INFORMATION GIVEN:

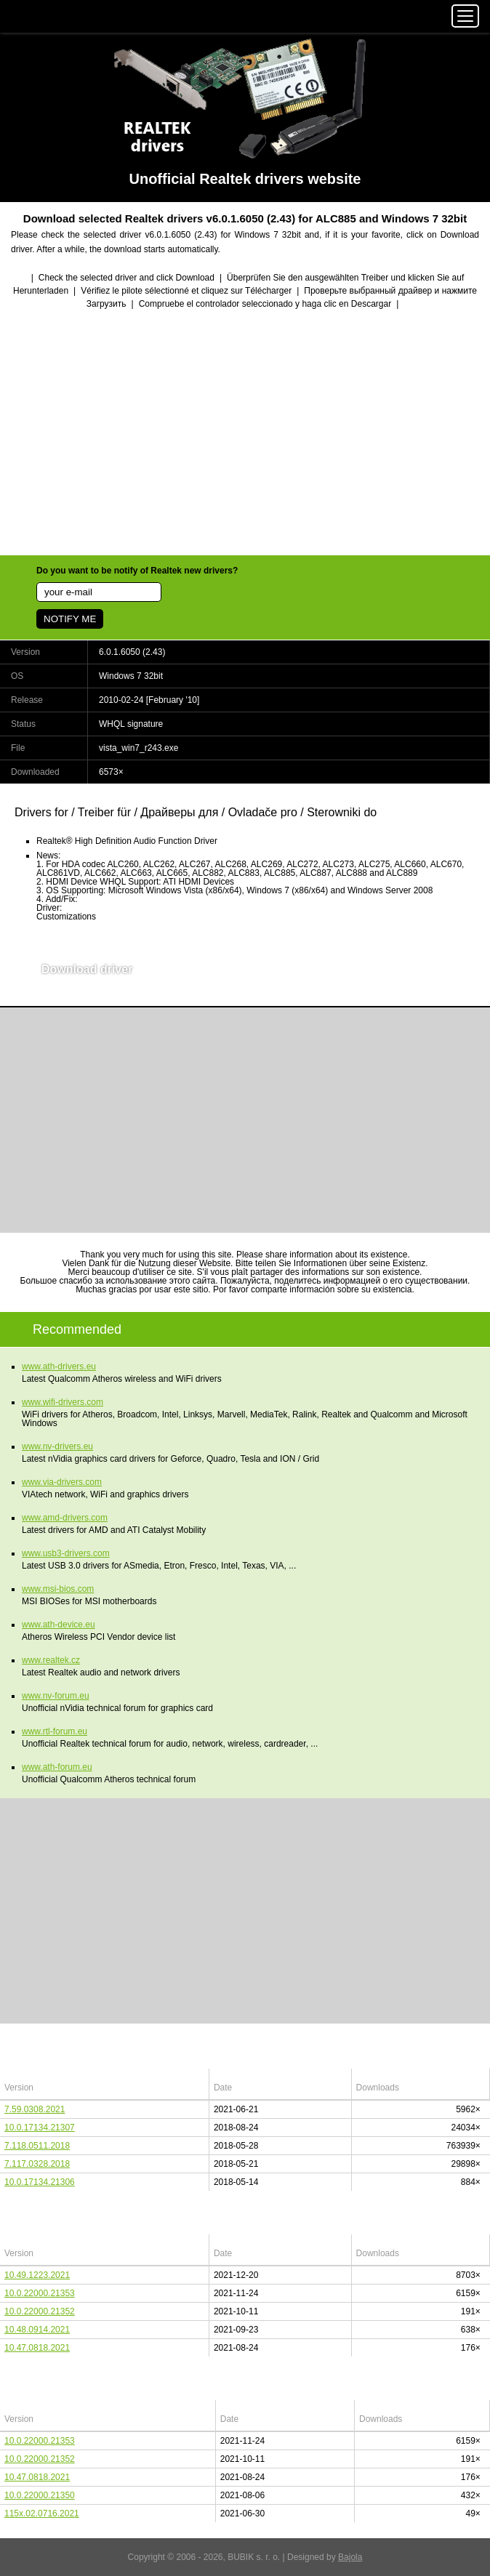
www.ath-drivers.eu (59, 1366)
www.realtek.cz (51, 1660)
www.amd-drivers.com (65, 1517)
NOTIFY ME (70, 618)
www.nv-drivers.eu (57, 1446)
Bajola (350, 2557)
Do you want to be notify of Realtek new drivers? (137, 570)
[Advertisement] (245, 434)
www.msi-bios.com (58, 1589)
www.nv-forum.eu (55, 1695)
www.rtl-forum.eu (54, 1731)
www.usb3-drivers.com (66, 1553)
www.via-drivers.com (62, 1482)
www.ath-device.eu (58, 1624)
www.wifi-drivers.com (62, 1402)
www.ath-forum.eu (57, 1767)
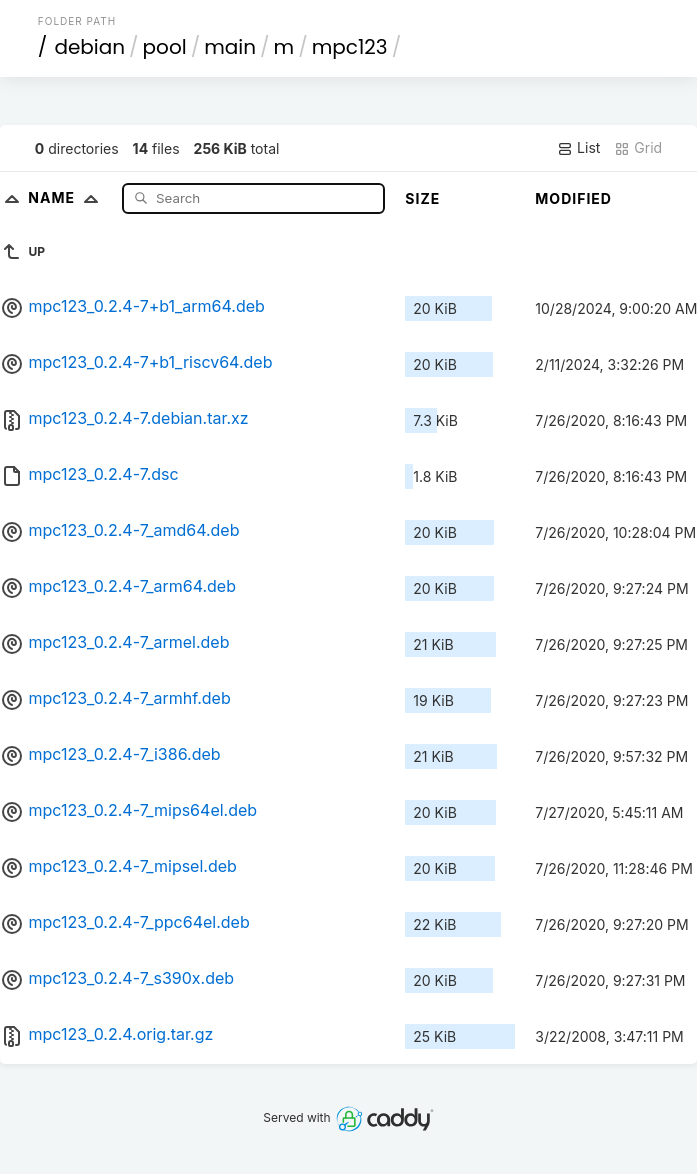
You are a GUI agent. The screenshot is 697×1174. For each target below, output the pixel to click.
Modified (573, 198)
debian (89, 47)
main (230, 47)
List (578, 148)
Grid (638, 148)
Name (67, 197)
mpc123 (350, 47)
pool (165, 47)
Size (422, 198)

WORK ORDER:
Wherever the string "drivers" appears in a line above, copy that line.

SOLUTION BELOW:
www.ath-drivers.eu (59, 1366)
www.amd-drivers.com (65, 1517)
www.nv-drivers.eu (57, 1446)
Do you want to be notify of Realtek new drivers? (137, 570)
www.usb3-drivers.com (66, 1553)
www.via-drivers.com (62, 1482)
www.wifi-drivers.com (62, 1402)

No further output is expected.